僕はこのブログに書くネタを思いついた時に忘れないようメモを採るようにしています。塵も積もればなんとやらでいつの間にか結構な量になっているのですが、根がいい加減なものでたまに書いた本人もなんのことやら理解できないメモがあったりします。その中の一つにこんなのがありまして長らく頭を悩まされておりました。

趣向の極意

それが夕べ晩酌をしている時にその料理が酒の肴足り得るための一定の条件ってあるよなぁと思い立ち忘れないように「酒肴の極意」と入力したところ「趣向の極意」と変換された これのことだったのかい(汗) ということで長年の謎も解けたことですし今日は酒の肴のお話です(前振りが長い)。
酒の肴の条件の一つ目、甘いものは向かない。落語できんとんを肴に酒を呑みたがる話がありますがあれはあくまでくすぐり(笑わせどころ)。一般には塩辛いものあるいは甘辛いものがやはり酒には合います。そしてやや濃いめの味付けのものが良いようです。
条件の二つ目、汁物はあまり向かない。酒自体が液体なので液体同士というのはあまり向かないように思います。ま、中にはすまし汁でビールを戴く通人もいらっしゃるようですが。
条件の三つ目、箸で細かく取ってちまちま食べられるものが向く。

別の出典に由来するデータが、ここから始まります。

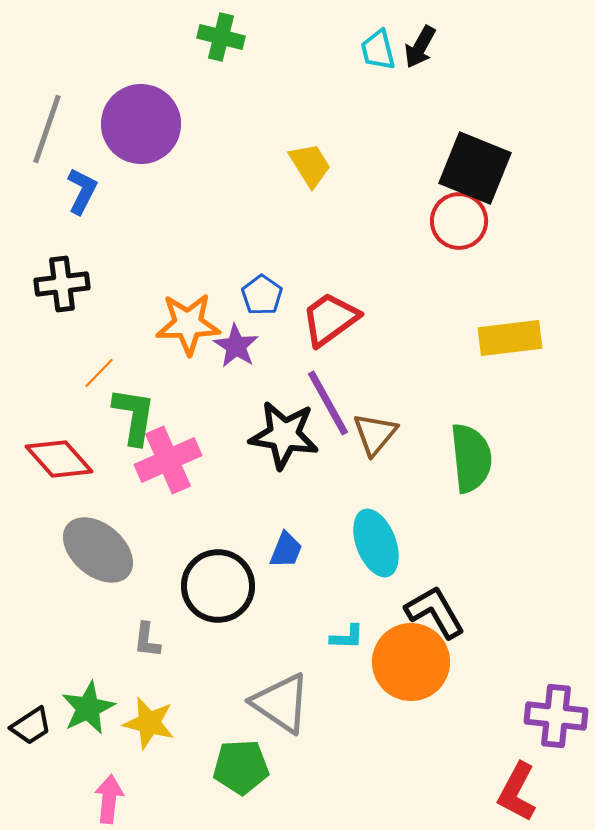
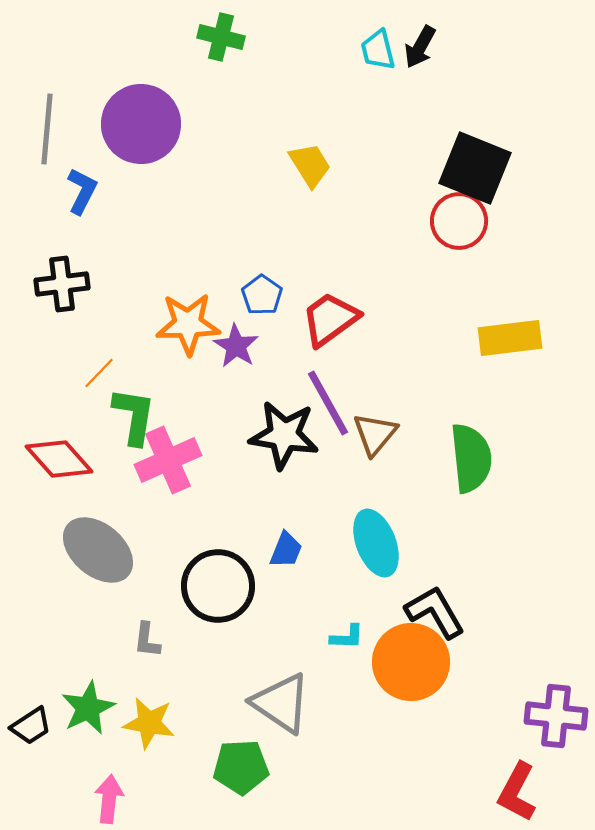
gray line: rotated 14 degrees counterclockwise
yellow star: rotated 4 degrees counterclockwise
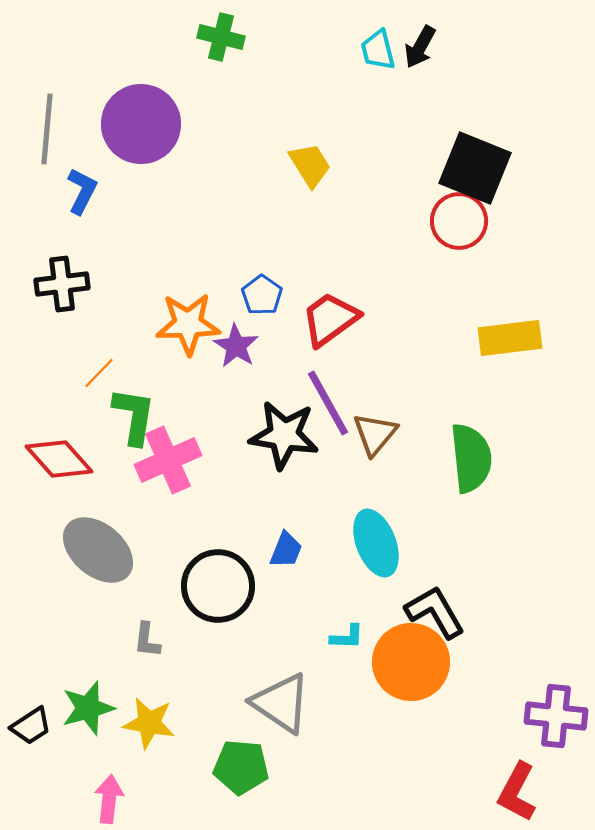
green star: rotated 10 degrees clockwise
green pentagon: rotated 8 degrees clockwise
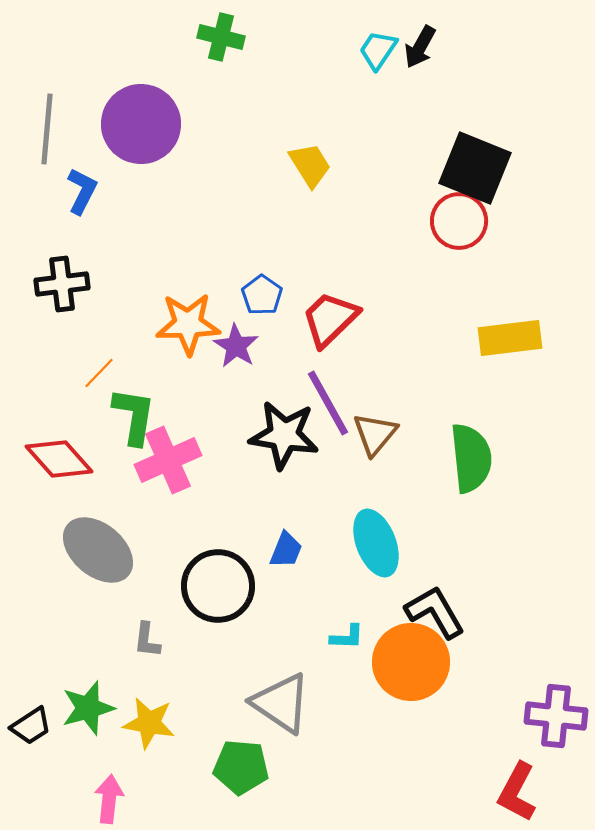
cyan trapezoid: rotated 48 degrees clockwise
red trapezoid: rotated 8 degrees counterclockwise
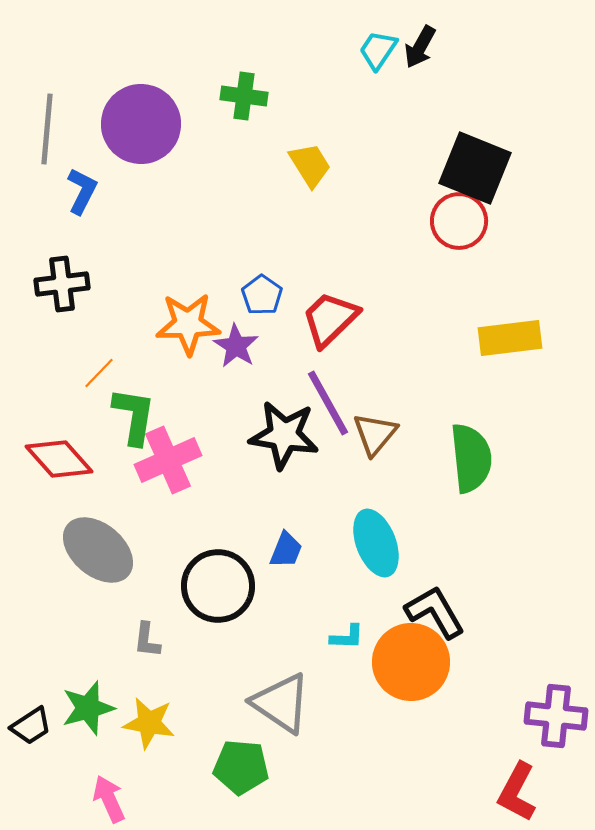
green cross: moved 23 px right, 59 px down; rotated 6 degrees counterclockwise
pink arrow: rotated 30 degrees counterclockwise
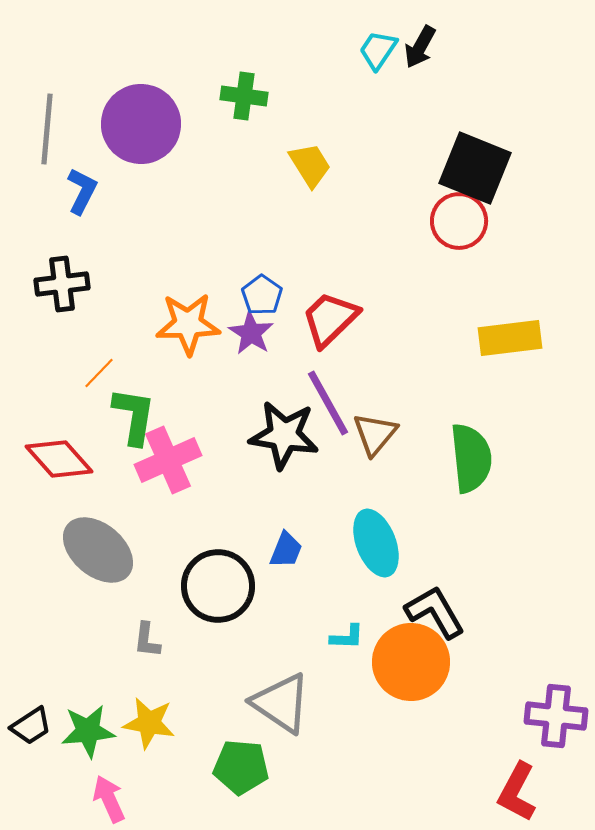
purple star: moved 15 px right, 13 px up
green star: moved 23 px down; rotated 10 degrees clockwise
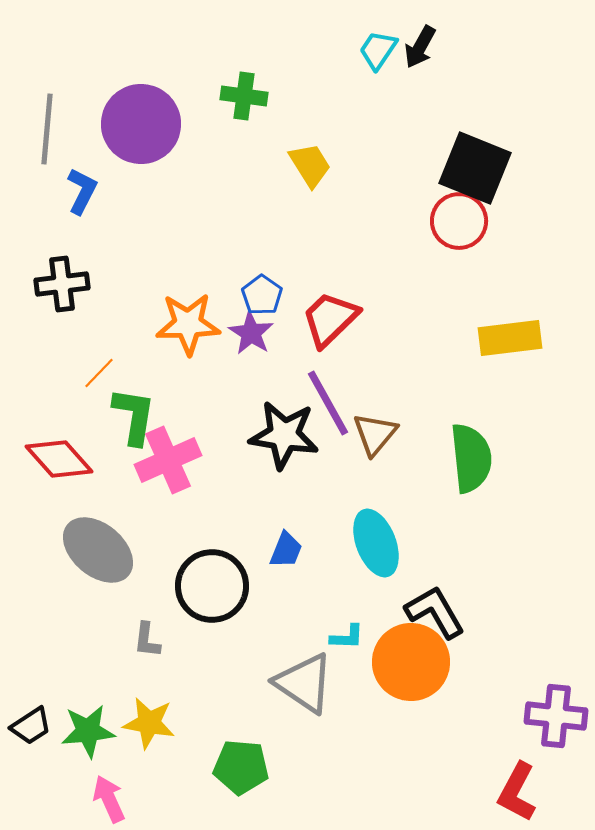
black circle: moved 6 px left
gray triangle: moved 23 px right, 20 px up
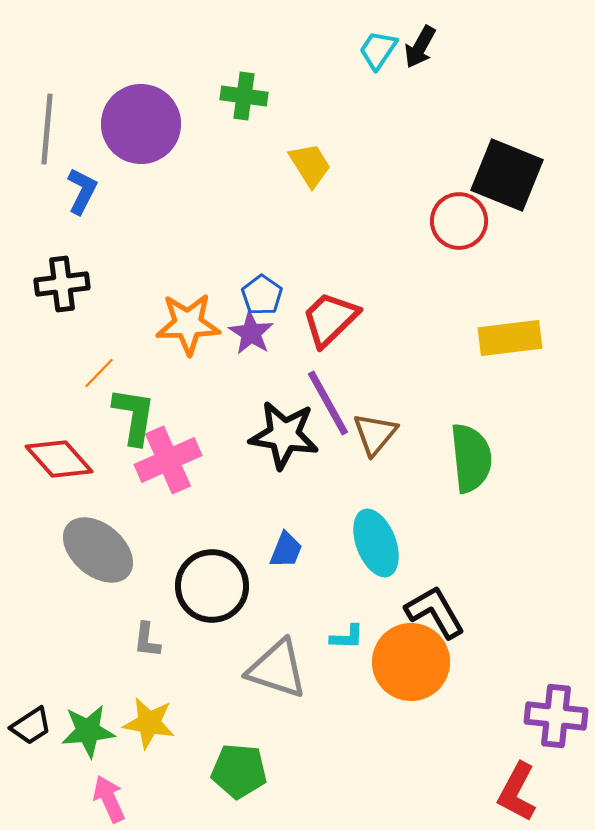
black square: moved 32 px right, 7 px down
gray triangle: moved 27 px left, 14 px up; rotated 16 degrees counterclockwise
green pentagon: moved 2 px left, 4 px down
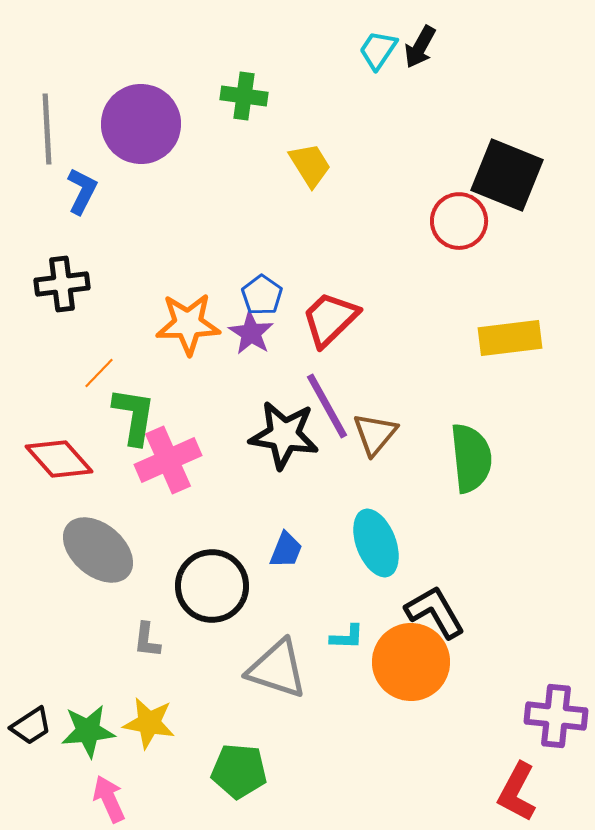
gray line: rotated 8 degrees counterclockwise
purple line: moved 1 px left, 3 px down
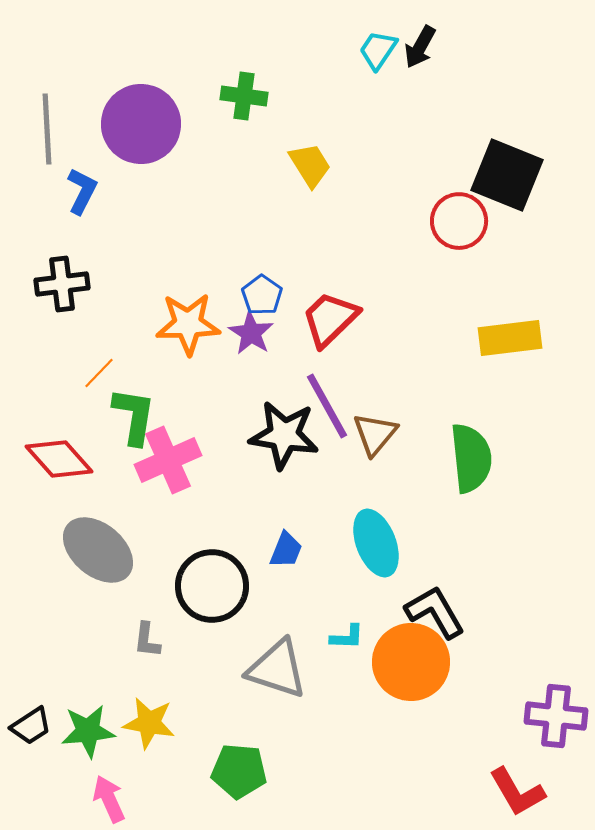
red L-shape: rotated 58 degrees counterclockwise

酒を一口すすっては肴を一口戴くというプロセスを繰り返しますので骨付きのがっつり系の肉を出されてしばらくは料理に専念しないといけないようなスタイルは向きません。同様の理由でラーメンのように一旦丼に向かえば食べ終えるまで専念しないといけないようなものも向かないと思います。
条件の三つ目は特に重要で万国共通みたい。昔のスペインの国王は「ワインを飲むときは必ずタパス(小皿料理)を食べるように」というお触れを出したそうですが、これもそこに通じるんじゃないかな。
おおよそ、この三つの条件を守っていればどんなものでも酒の肴になってしまいます。例えば、塩や味噌で日本酒を呑むなんて強者もいらっしゃいますが僕はありだと思います(塩は苦手なのでやったことないですが、味噌はあります)。酒の種別に合わせて和洋中に拘る必要もなく(日本酒には和食とかウィスキーには洋食とか)、例えばウィスキーに漬物なんてのが意外に合ったりするんですよ。
酒肴に向く料理はまた、お弁当のお菜にも向くことが多いです。お弁当が求める条件が「傷み予防のために味は濃いめに付ける」、「液状物は避ける」、「お弁当箱サイズに収まるよう小さく切り分けられるものが良い(骨付き肉等は収納しにくいので向かない)」と酒肴と被るから当然の帰結なのですが。
ということで(なにがだ)、僕の日々の食生活はお弁当を作る⇒残ったおかずが晩酌の肴になるという非常に合理的なルーチンを構築しております。って、酒を呑む言い訳にしかなってないなぁ。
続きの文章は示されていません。